TreePeople is 37 years old. It started with a tree-planting program in the forest around L.A., and now Mayor Villaraigosa would like to plant another million trees. What have you learned in the last 37 years, and what do you hope will be incorporated into this new major program?
We’ve learned that tree-planting can, when done right, produce profound environmental, social, and economic healing for a community. But it can’t be a random act; you have to plant the right trees in the right place and guide the plan with objectives. What are the community’s overall goals? If you design the tree-planting campaign to address those problems, amazing things can happen.

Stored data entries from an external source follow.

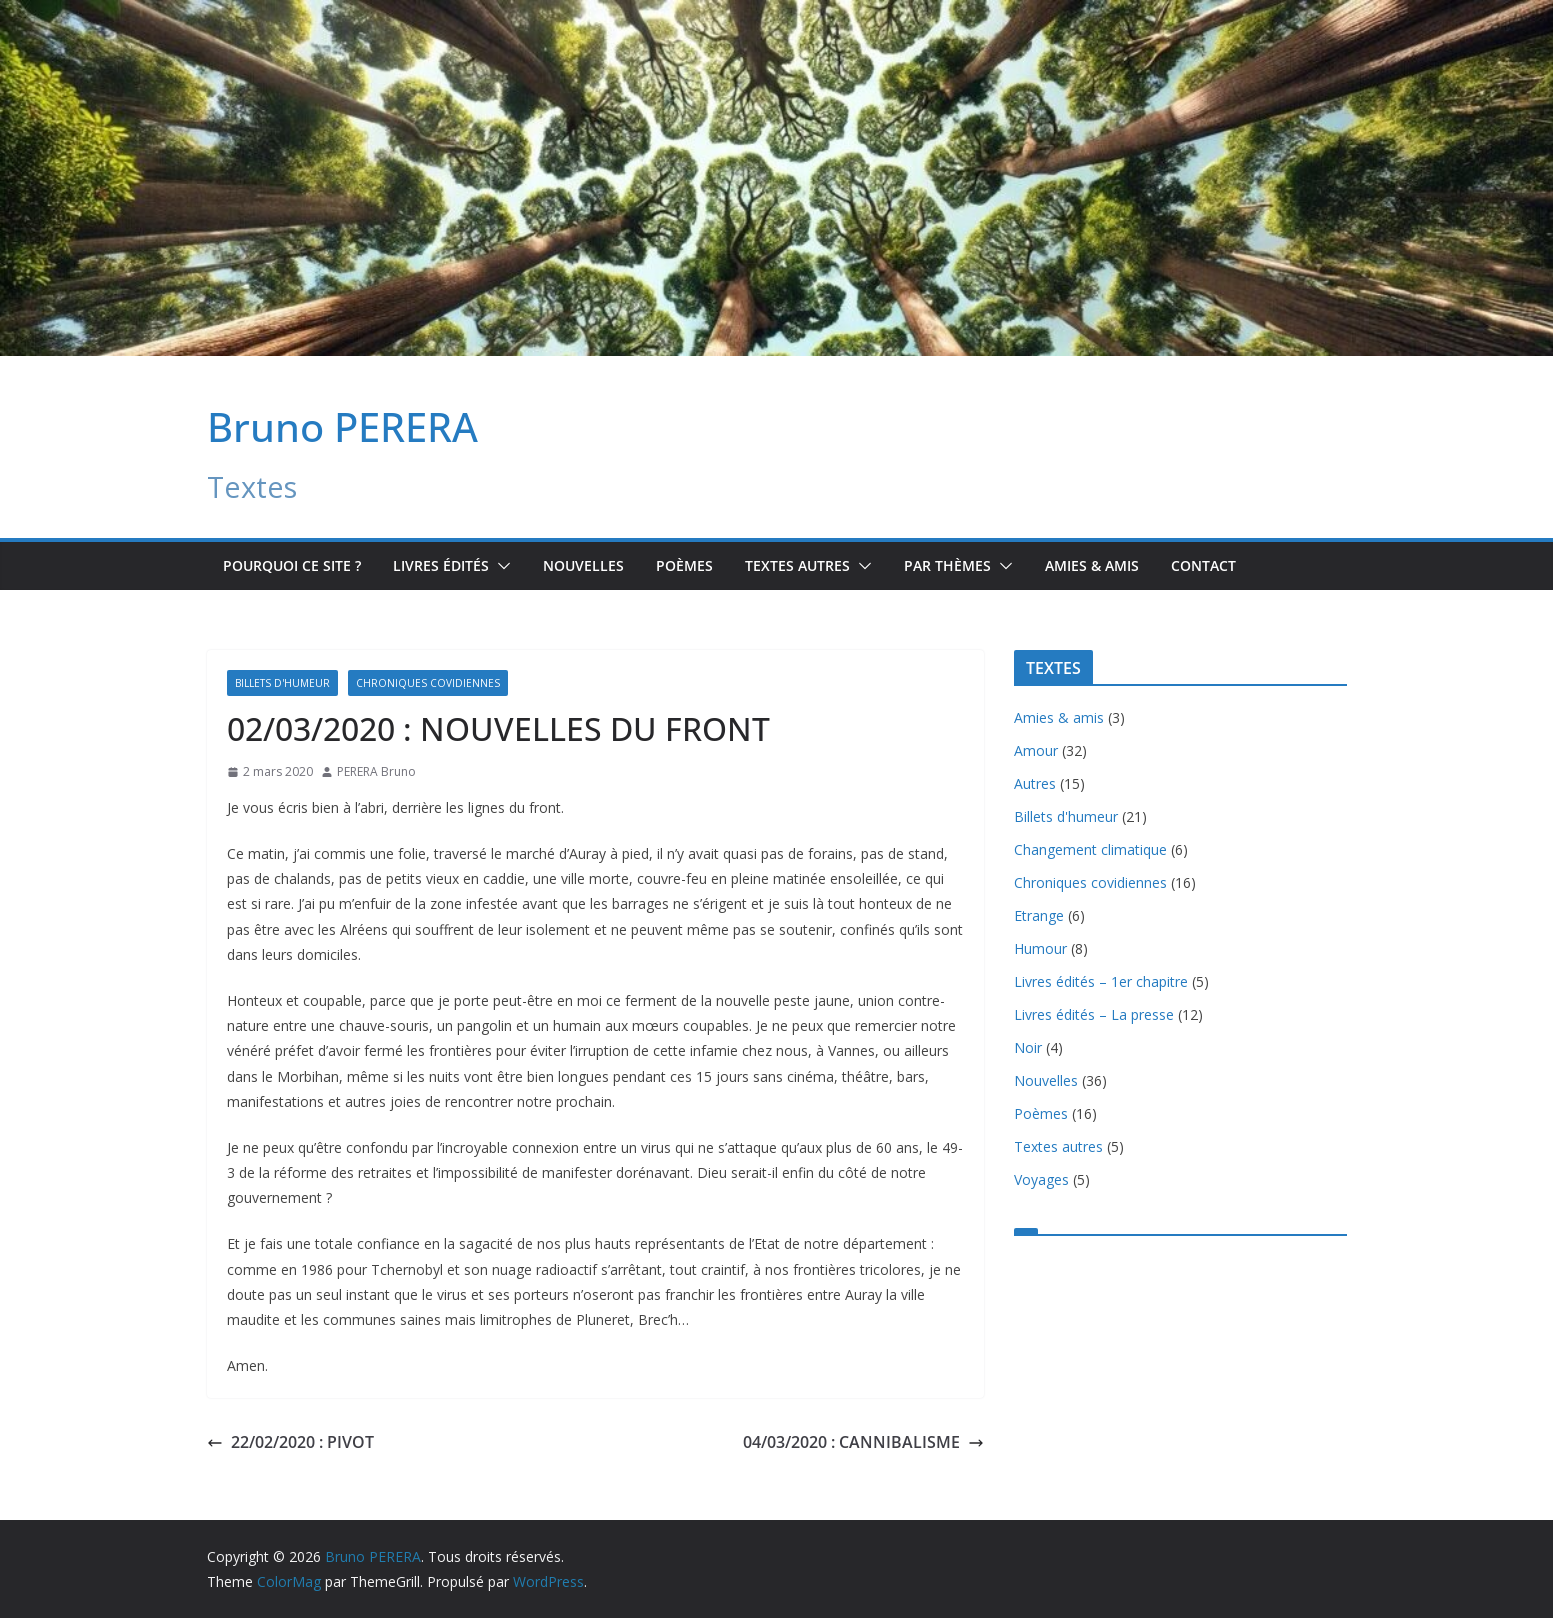 Image resolution: width=1553 pixels, height=1618 pixels. What do you see at coordinates (1092, 565) in the screenshot?
I see `Amies & amis` at bounding box center [1092, 565]. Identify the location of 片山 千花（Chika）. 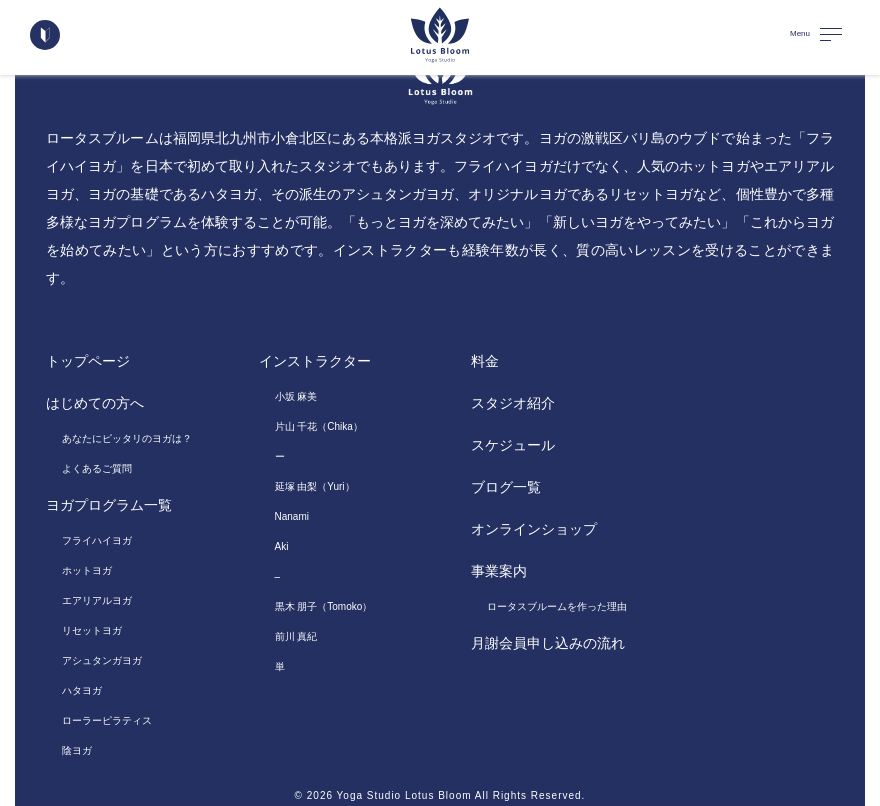
(319, 426).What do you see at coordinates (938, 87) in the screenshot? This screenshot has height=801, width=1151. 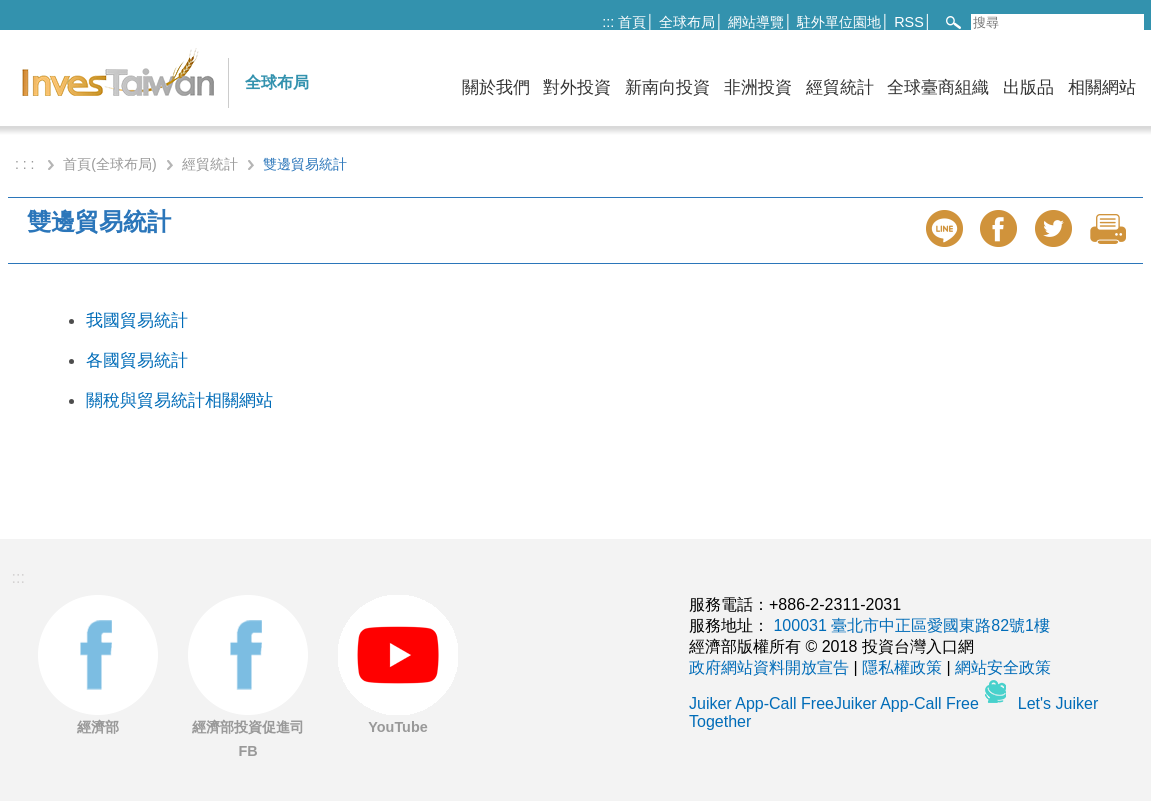 I see `全球臺商組織` at bounding box center [938, 87].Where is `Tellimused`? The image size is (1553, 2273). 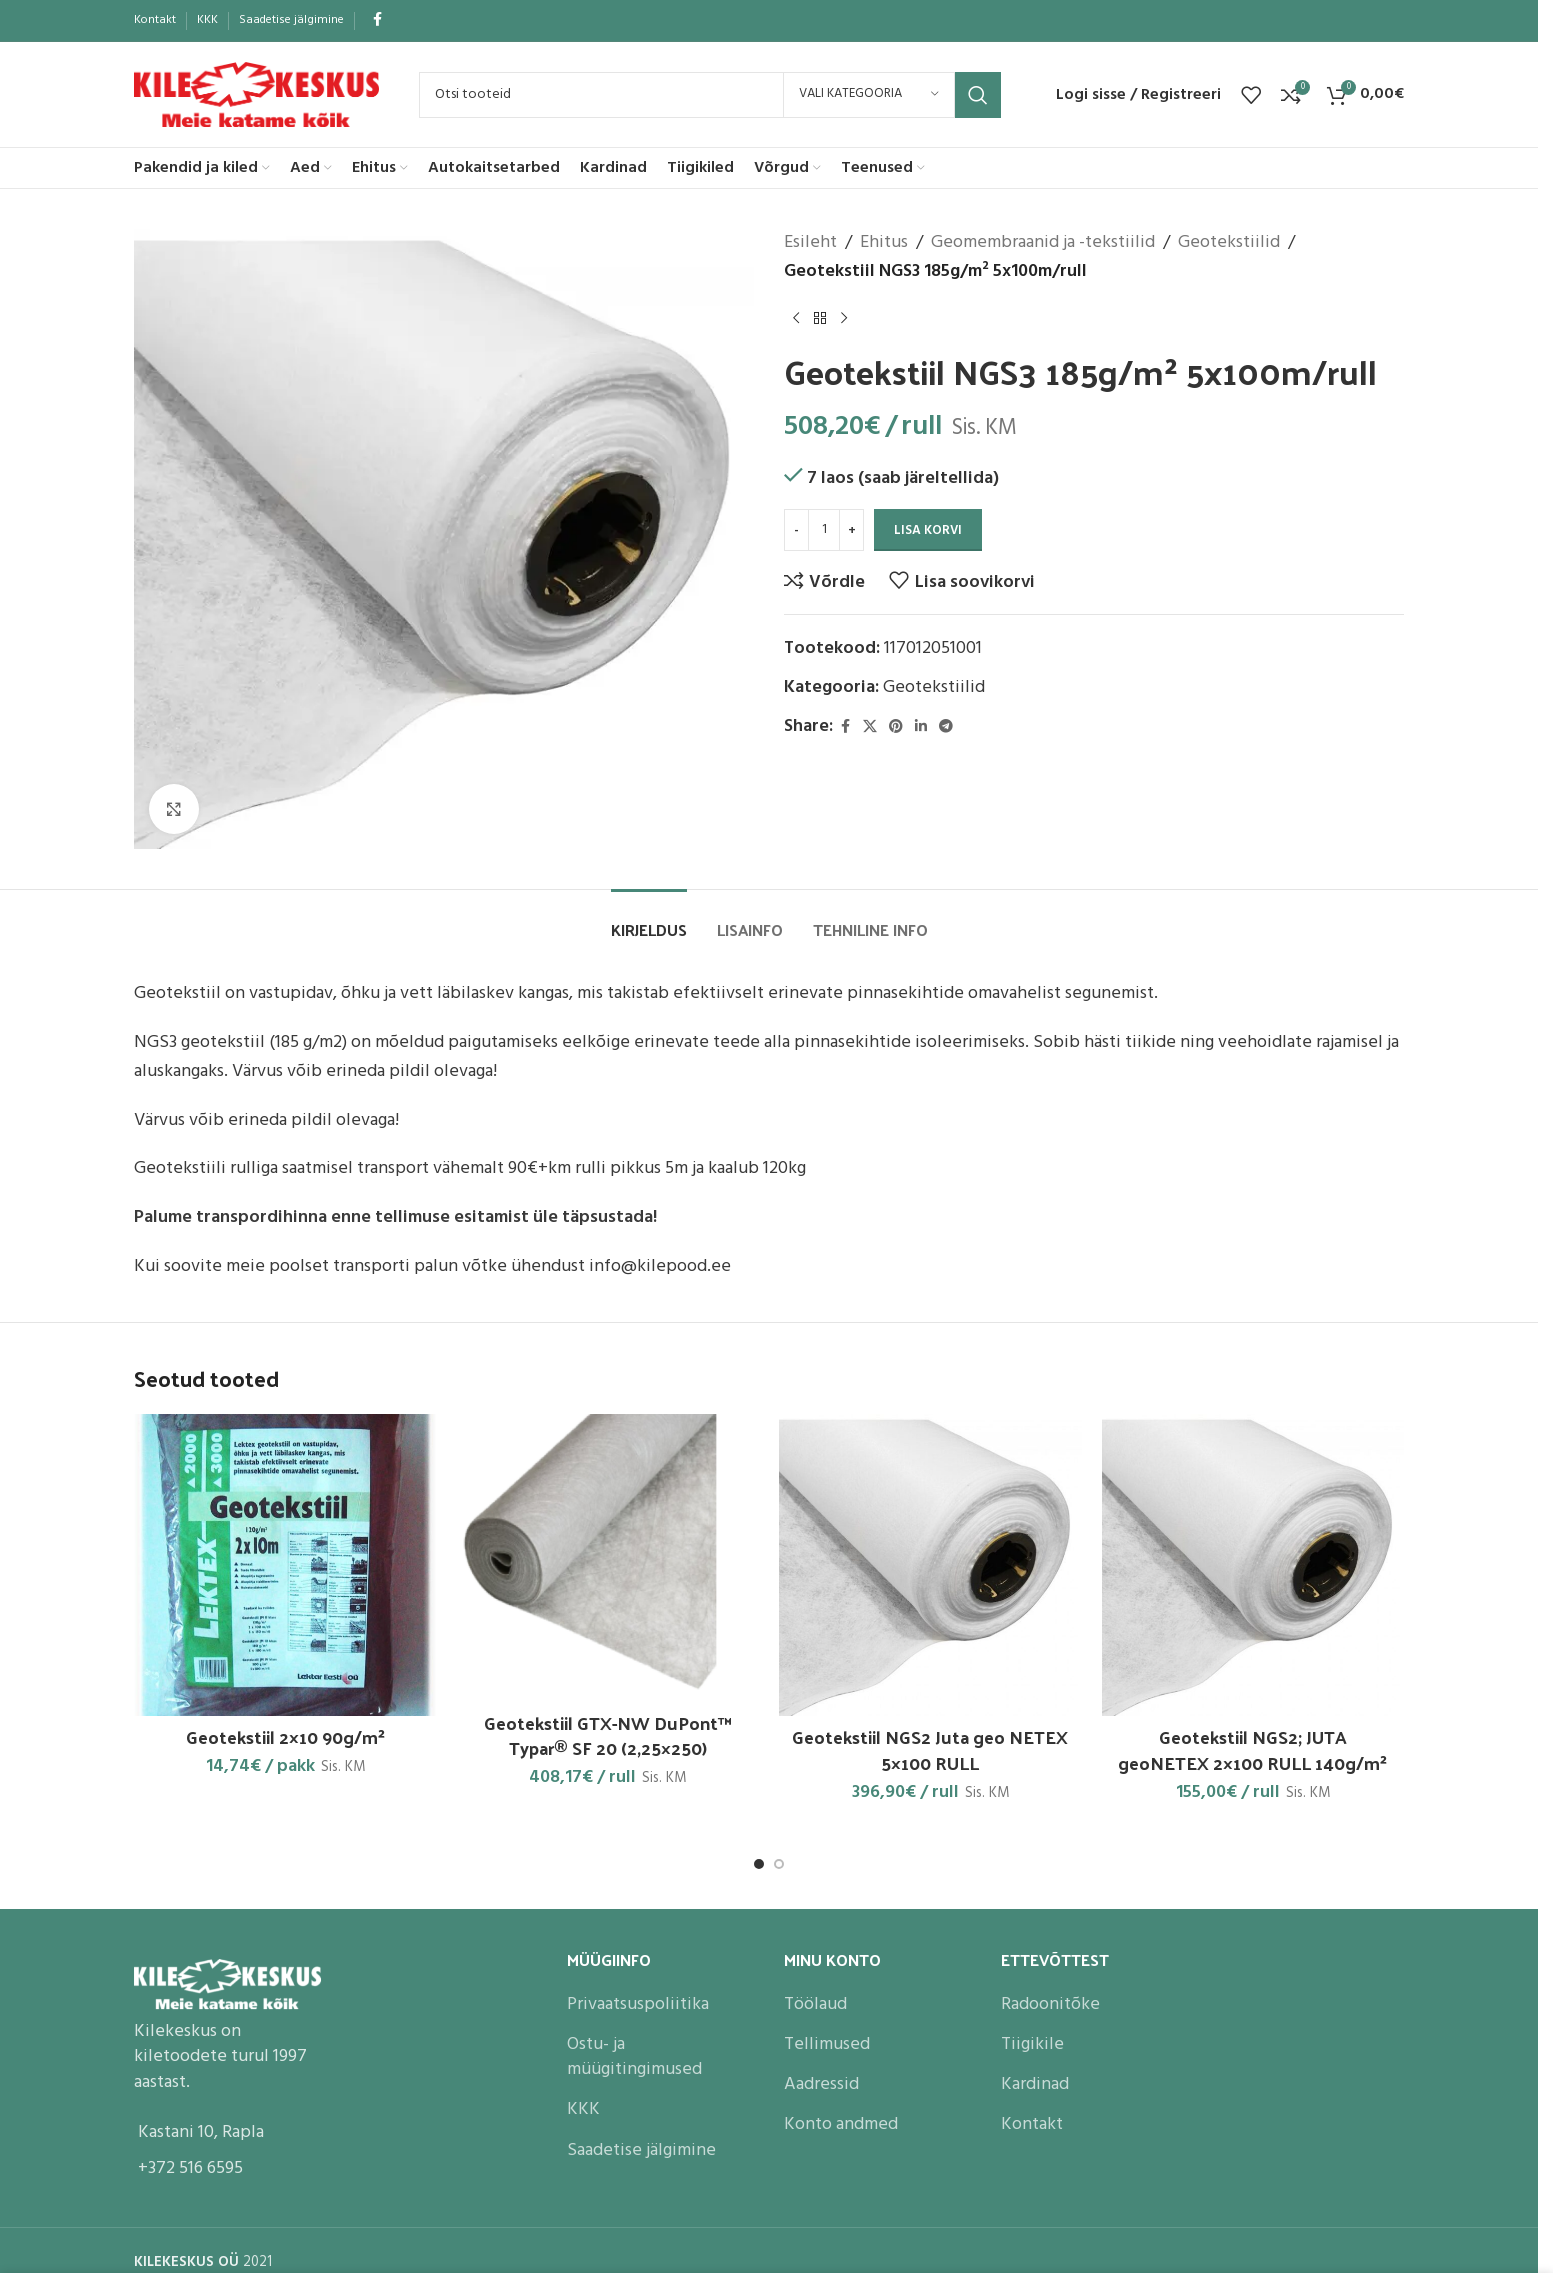 Tellimused is located at coordinates (827, 2044).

So what are the big issues in L.A.? The city needs to reduce its water importation. We also need parks, we also need to clean the air; we need to use trees to cool the city down, because one of our largest uses of electricity is for air conditioning. We have an urban heat island in which the blacktop adds sometimes as much as ten extra degrees in the city. Strategic tree-planting to shade parking lots and streets can help cut that down. We have respiratory health issues, and trees can help filter pollutants and produce oxygen.
On the social side we have alienation and fragmented communities. There’s a lot of excess energy in the population that could be helped if people realized that their energy was needed and welcome. People need to understand that they have a huge impact here, and nothing achieves that better than a neighborhood coming together to create a vision and put trees in and see that they can change their street overnight.
So are you finessing this answer about how the Million Trees program is going to work?
The opportunity is to challenge the whole community to come together for people to plant at home, to plant their streets, parks, and schools. TreePeople is working with the mayor’s office, Rec and Parks, the Street Tree Division, and a number of other outstanding organizations like Northeast Trees, Los Angeles Conservation Corps, Hollywood/LA Beautification and the Korean Youth Community Center—everyone did a lot of planning over the last 18 months and created a strategic plan. Now that plan has to be funded. It needs to be turned into an operating plan, and the city is beginning to work on it.
How can urban planning and the rebuilding of Los Angeles’ built environment make this metropolis more sustainable?
Whether we are building new or retrofitting/adapting/rebuilding, we have built so much of the city from a single-purpose perspective without understanding that in doing so, we were waging war against nature. In every instance we wound up wasting water and energy. In the frontier environment, we threw those things away because there didn’t appear to be any cost. And now the costs of creating floodwater, wasting water, creating air pollution, and the costs of direct cash to shore up an unsustainable system are too great. Through smart design—and, I would say, nature-inspired design—we can save energy and make the built environment more healthy. The system has so much capacity if we design with the intent of sustainability.